Staupitz groaned over the corruption of manners and the errors of doctrine which desolated the Church, but he was not fitted to be a reformer. His writings on the love of God, Christian faith, and conformity to the death of Christ, as also the testimony of Luther, show him to have been a man of sterling piety, and one taught by experience in the school of the Gospel. He paid a visit as Vicar-General to the monastery at Erfurt. Young Luther, made thin by study, abstinence, and watching, attracted his attention. He felt drawn to him, and Luther unbosomed himself to him. Staupitz had passed through the same conflicts which now agitated the soul of the young monk, and he had been informed of the circumstance which led to his entering the monastery. As “face answereth to face in water, so the heart of man to man.” Luther was terrified at the thought of Divine justice. God’s unspeakable holiness and sovereign majesty alarmed him. “Who can abide the day of His coming? Who can stand when He appeareth?”
Staupitz had travelled the same road, and knew how he found peace. “Why,” said he to Luther— “why will you torment yourself with these high thoughts and speculations?

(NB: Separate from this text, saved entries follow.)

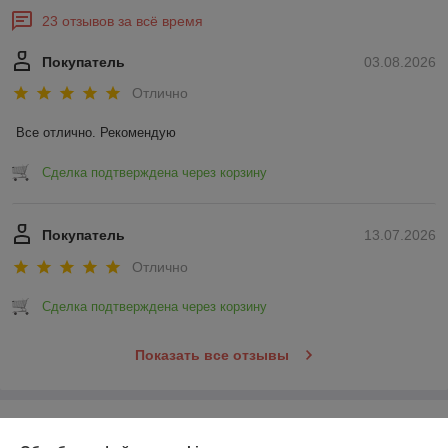
23 отзывов за всё время
Покупатель
03.08.2026
Отлично
Все отлично. Рекомендую
Сделка подтверждена через корзину
Покупатель
13.07.2026
Отлично
Сделка подтверждена через корзину
Показать все отзывы
О нас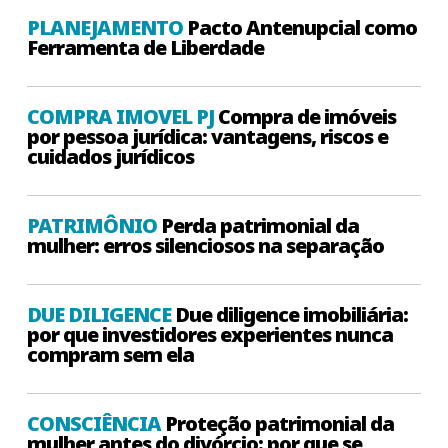
PLANEJAMENTO
Pacto Antenupcial como
Ferramenta de Liberdade
COMPRA IMOVEL PJ
Compra de imóveis
por pessoa jurídica: vantagens, riscos e
cuidados jurídicos
PATRIMÔNIO
Perda patrimonial da
mulher: erros silenciosos na separação
DUE DILIGENCE
Due diligence imobiliária:
por que investidores experientes nunca
compram sem ela
CONSCIÊNCIA
Proteção patrimonial da
mulher antes do divórcio: por que se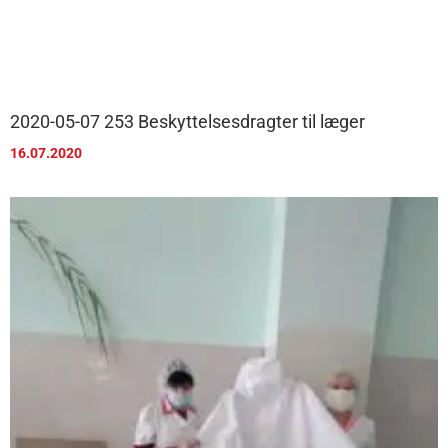
2020-05-07 253 Beskyttelsesdragter til læger
16.07.2020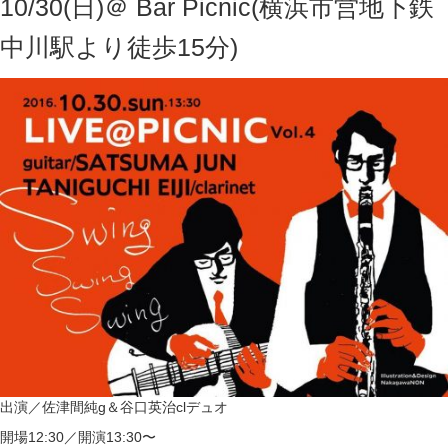
10/30(日)＠ Bar Picnic(横浜市営地下鉄
中川駅より徒歩15分)
出演／佐津間純g＆
谷口英治clデュオ
開場12:30／開演13:30〜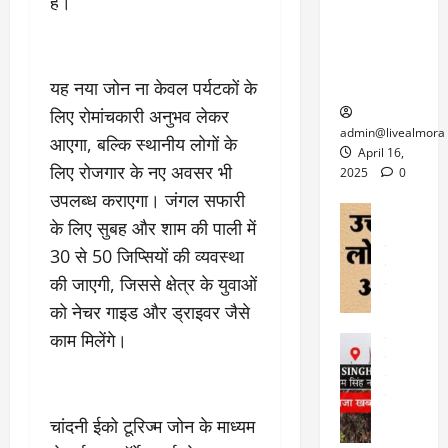
6
है।
फि
श
के
घोड़ा-खच्चरों
से
ल्म
में
लि
के लिए
1
ऑ
मौ
ए
क्वारंटीन
0
फ
त
अ
सेंटर स्थापित
यह नया जोन ना केवल पर्यटकों के
फी
र
ह
ट
लिए रोमांचकारी अनुभव लेकर
क
म
March
ब
admin@livealmora
आएगा, बल्कि स्थानीय लोगों के
र
सू
30,
र्फ
April 16,
ने
2025
च
लिए रोजगार के नए अवसर भी
ह
2025
0
वा
ना
टा
उपलब्ध कराएगा। जंगल सफारी
0
ले
,
अल्मोड़ा
ई
के लिए सुबह और शाम की पाली में
अल्मोड़ा और 
नि
या
ग
उत्तराखंड
द
30 से 50 जिप्सियों की व्यवस्था
र्दे
त्रा
ई
फीचर
वाय
श
से
की जाएगी, जिससे क्षेत्र के युवाओं
विविध
वेब स
क
प
को नेचर गाइड और ड्राइवर जैसे
April
उ
प
ह
4,
त्त
काम मिलेंगे।
र
उत्तराखंड
ले
2025
रा
देश
गं
ज
खं
फीचर
भी
0
रू
वायरल
ड
र
री
स
ऊ
चांदनी ईको टूरिज्म जोन के माध्यम
आ
अ
मा
ध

Look to the wounds of Jesus Christ, to the blood which He shed for you: it is there that you will discover the grace of God. Instead of making yourself a martyr for your offences, cast yourself into your Saviour’s arms. Trust yourself to Him, to the righteousness of His life, to the expiation of His death.” Luther labored under the mistake which keeps many an anxious soul from peace: “How shall I dare to believe in the favor of God, as long as there is no true conversion in me? I must be changed before He accepts me.”

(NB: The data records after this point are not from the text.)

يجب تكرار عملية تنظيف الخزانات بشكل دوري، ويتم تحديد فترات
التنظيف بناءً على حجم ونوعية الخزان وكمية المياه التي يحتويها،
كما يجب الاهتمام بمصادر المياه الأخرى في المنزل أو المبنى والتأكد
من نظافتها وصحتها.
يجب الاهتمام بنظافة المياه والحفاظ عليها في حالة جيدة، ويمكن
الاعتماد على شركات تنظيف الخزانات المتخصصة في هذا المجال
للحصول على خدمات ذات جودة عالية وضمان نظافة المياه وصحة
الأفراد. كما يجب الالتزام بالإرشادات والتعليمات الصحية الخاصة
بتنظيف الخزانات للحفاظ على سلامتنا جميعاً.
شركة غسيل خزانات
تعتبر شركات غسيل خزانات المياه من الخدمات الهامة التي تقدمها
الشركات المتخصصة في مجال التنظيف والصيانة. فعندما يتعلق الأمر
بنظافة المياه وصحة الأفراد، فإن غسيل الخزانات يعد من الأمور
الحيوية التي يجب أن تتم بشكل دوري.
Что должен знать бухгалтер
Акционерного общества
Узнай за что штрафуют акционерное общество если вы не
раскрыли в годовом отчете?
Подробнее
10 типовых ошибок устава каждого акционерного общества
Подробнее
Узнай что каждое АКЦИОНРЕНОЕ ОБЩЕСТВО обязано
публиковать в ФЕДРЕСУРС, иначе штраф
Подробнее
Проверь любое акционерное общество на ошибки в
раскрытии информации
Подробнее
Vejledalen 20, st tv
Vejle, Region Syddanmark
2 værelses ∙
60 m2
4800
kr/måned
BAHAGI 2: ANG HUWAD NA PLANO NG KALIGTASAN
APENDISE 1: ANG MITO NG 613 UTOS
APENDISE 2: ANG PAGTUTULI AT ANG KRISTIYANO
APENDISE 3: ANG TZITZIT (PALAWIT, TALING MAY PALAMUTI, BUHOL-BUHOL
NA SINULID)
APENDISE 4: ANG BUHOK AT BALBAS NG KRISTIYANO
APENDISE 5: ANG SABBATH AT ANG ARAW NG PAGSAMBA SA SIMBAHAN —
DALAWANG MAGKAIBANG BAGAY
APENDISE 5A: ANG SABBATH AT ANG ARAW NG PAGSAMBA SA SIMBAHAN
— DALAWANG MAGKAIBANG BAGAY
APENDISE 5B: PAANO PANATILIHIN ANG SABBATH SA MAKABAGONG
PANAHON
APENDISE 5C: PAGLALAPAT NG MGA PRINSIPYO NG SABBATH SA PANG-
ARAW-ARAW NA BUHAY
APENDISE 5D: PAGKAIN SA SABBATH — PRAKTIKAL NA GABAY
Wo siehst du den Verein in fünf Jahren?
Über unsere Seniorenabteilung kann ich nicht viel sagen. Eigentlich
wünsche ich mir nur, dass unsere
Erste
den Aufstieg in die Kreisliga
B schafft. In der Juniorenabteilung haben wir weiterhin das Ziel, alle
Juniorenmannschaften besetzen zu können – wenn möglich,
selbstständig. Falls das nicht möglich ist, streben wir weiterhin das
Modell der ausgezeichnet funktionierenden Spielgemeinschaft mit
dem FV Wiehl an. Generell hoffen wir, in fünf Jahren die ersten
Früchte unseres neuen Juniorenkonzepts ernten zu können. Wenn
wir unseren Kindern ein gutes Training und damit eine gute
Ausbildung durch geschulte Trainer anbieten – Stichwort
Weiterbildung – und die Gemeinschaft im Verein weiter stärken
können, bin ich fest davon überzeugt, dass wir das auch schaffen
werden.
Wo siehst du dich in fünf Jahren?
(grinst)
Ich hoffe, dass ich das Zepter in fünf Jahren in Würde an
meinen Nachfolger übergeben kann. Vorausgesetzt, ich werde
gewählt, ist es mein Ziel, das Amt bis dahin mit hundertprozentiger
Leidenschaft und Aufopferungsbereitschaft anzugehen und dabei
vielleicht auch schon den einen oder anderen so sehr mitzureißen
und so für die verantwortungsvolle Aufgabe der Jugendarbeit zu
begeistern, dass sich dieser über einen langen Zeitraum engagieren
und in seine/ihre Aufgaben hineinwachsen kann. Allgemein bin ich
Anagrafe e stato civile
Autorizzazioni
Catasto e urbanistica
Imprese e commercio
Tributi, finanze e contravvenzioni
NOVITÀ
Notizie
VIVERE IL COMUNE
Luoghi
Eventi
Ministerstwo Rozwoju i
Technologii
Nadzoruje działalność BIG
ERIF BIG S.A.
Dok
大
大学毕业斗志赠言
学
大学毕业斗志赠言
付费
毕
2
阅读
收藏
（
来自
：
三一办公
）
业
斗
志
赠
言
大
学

The words of Staupitz comforted him, but he was still perplexed about some things. The doctrine of election in particular puzzled him. Was he to believe that it was man who should first choose God for his portion, or if it were God who should first choose man?
Staupitz urged him not to attempt the deep mysteries of the Godhead, but to keep to what is revealed of God in Christ. “Behold the wounds of Christ,” said he, “and there shalt thou see God’s counsel towards man clearly shining forth. We cannot comprehend God out of Jesus Christ. In Christ thou shalt find what I am, and what I require, saith the Lord. You will find Him nowhere else, whether in heaven or on earth.”
These words filled Luther with astonishment and humility, gave him fresh courage, and the consciousness of moral energy which he had not before even suspected. Staupitz gave him valuable directions as to his studies, exhorting him henceforth to throw aside all scholastic systems, and find all his theology in the Bible. He presented him with a Bible, saying, “Let the study of the Scriptures be your favorite occupation.” Luther followed these directions most zealously and earnestly. The Bible, especially the Epistles of the Apostle Paul, and the works of the great Augustine, were his only books. The Word of God came home to him with new power. The ploughshare had been deeply driven into his heart, and the incorruptible seed took deep root. When Staupitz quitted Erfurt a new day dawned upon Luther.
R. S.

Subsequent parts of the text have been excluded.